BAB 25 (Halaman terakhir)

63.4K 7.7K 187
                                    



[Hivi - Pelangi. Enjoy it!]

Entah kenapa, mendapat perlakuan seperti ini justru membuatku penasaran. Aku menatap punggungnya yang semakin menjauh dari pandangan. Ada sesuatu yang dia sembunyikan dan aku harus memastikannya saat ini juga sebelum dia benar-benar nekat untuk menendangku keluar dari rumah sakit ini.

Langkahnya yang tergesa-gesa dengan cepat aku sejajari sampai aku sendiri lupa kalau ankleku sedang dislokasi. Tidak sulit untuk mendapatkan pergelangan tangannya dan menyeretnya ke lorong rumah sakit yang lebih sepi. "Saya belum selesai bicara," kataku setelah membawanya ke tempat yang kupastikan 'aman' dari keberisikan para manusia.

Tangannya menghentakkan cengkramanku. "Mau Dokter apa sih?"

Aku tahu dia marah sekali, ini terlihat dari percikan api yang berkobar dalam sorot matanya. "Kenapa kamu harus menghindar?"

"Saya nggak suka dipaksa!"

"Memangnya salah saya apa?"

"Dokter nggak salah!" Dia membuang muka. "Saya hanya... saya hanya punya alasan tersendiri dan saya nggak bisa memberi tahu Dokter,"
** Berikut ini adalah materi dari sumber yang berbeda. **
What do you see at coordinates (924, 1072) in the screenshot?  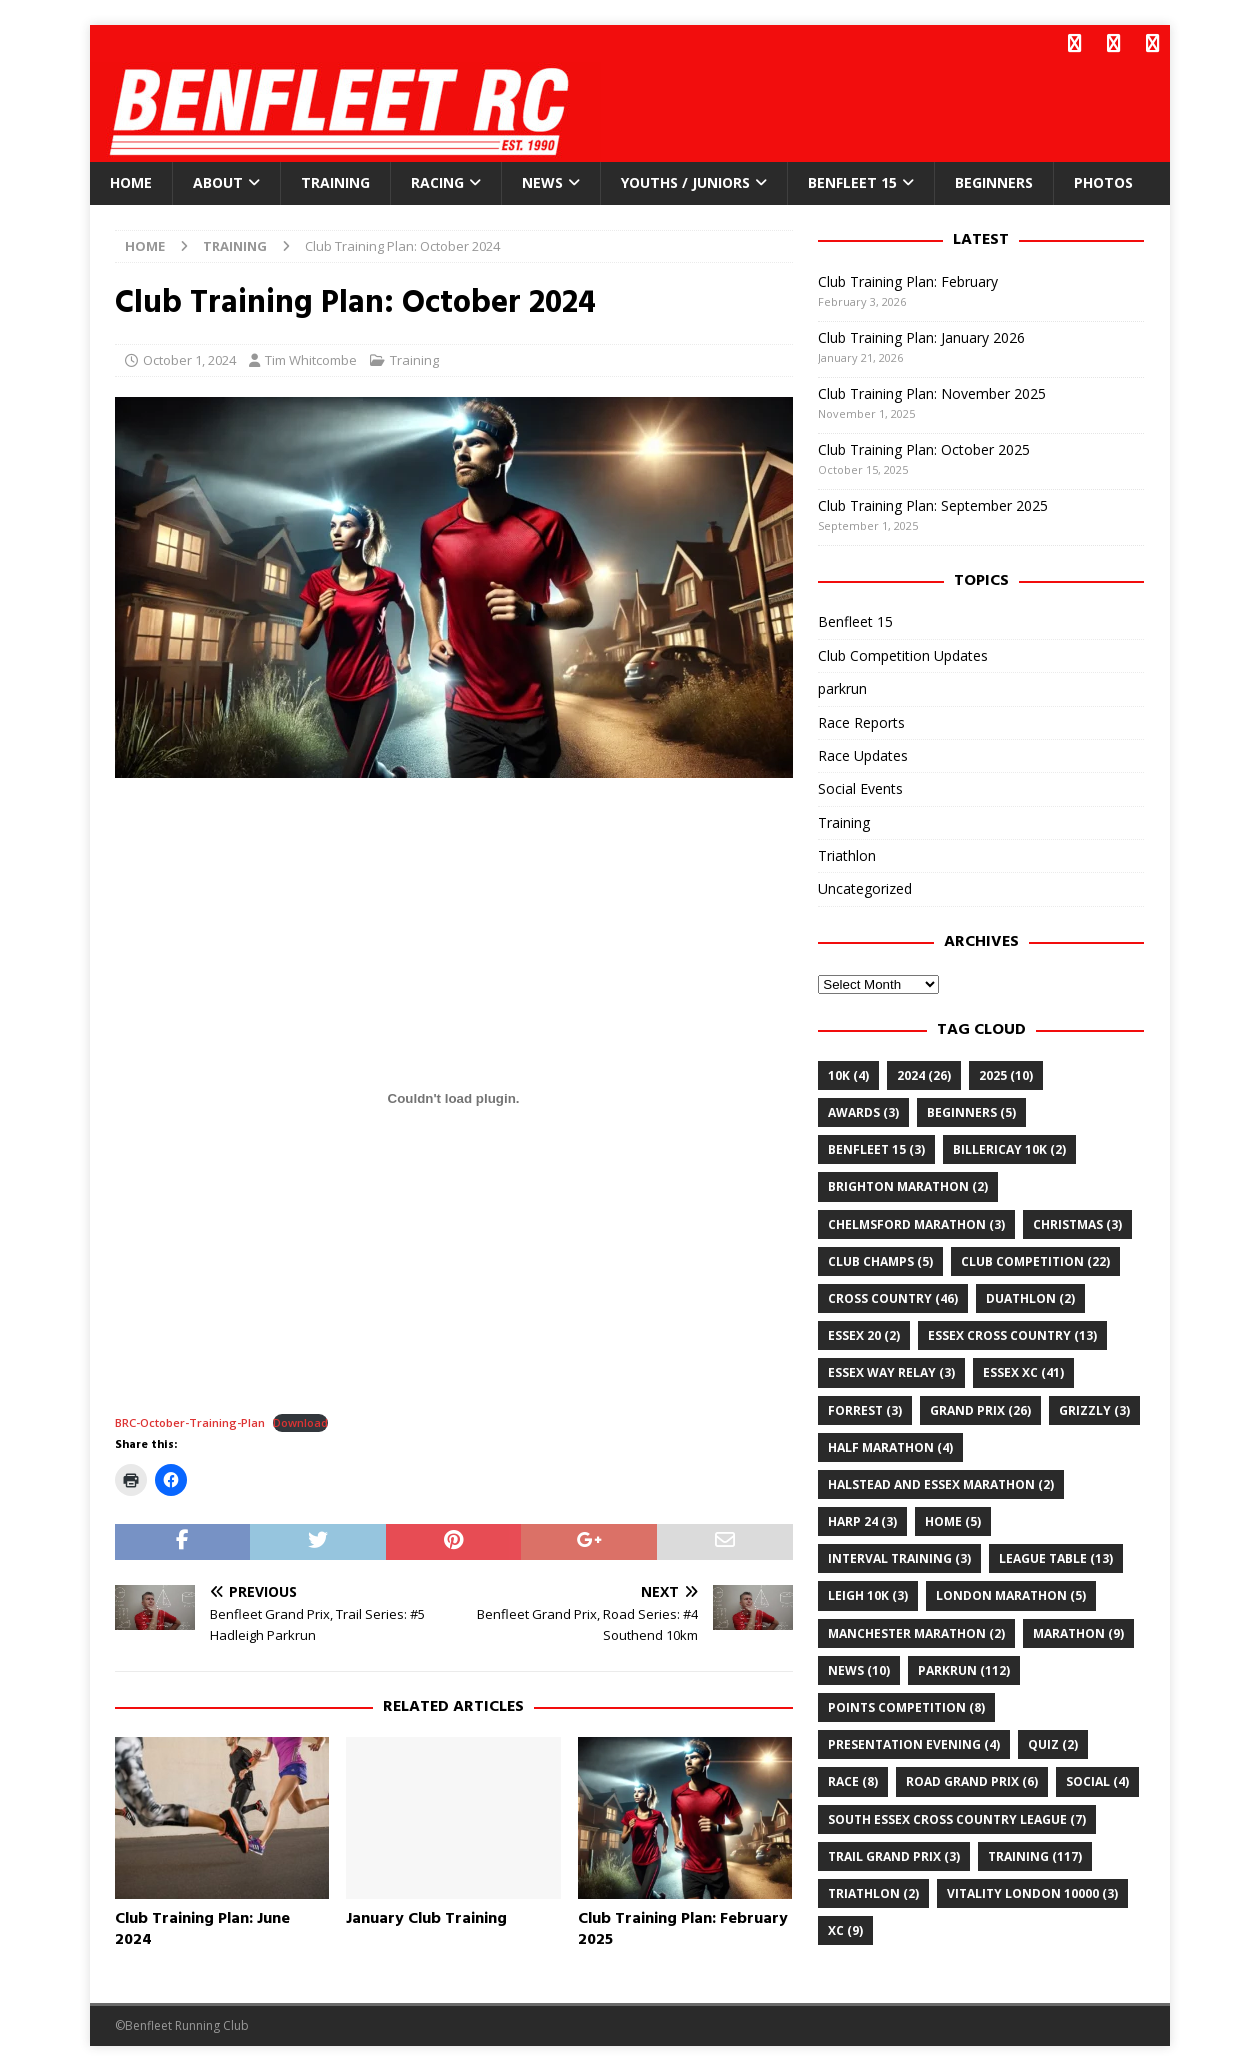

"Saya ingin tahu apa alasan kamu," Aku menjeda kalimatku, berpikir, mungkin ada baiknya aku mengiming-iminginya sesuatu agar dia mau bicara, "Dan setelahnya saya janji saya akan pergi dari Yogyakarta,"

Beberapa detik dia menatapku seperti menyiratkan sesuatu. Dia... bingung mungkin? Aku melihatnya berkali-kali menarik napas dan hendak mengatakan sesuatu tapi kemudian dia urungkan. "Saya nggak bisa, Dokter. Saya... saya nggak boleh. Saya mohon, jangan paksa saya," ucapnya dengan suara bergetar.

Aku mencoba menggapai arah matanya yang mulai berkaca-kaca. Aku tahu, ada hal yang dia pendam dan begitu menyiksanya. Hal inilah yang membuatnya bersikap sedingin ini padaku sejak awal pertemuan kami.

Dan saat kedua sorot mata kami saling beradu, aku langsung terkejut karena akhirnya disanalah aku mendapatkan jawaban tanpa kata dari pertanyaanku yang terpampang dengan jelas dalam iris matanya yang berwarna hitam pekat. "Kamu punya perasaan sama saya?" tembakku tanpa basa basi.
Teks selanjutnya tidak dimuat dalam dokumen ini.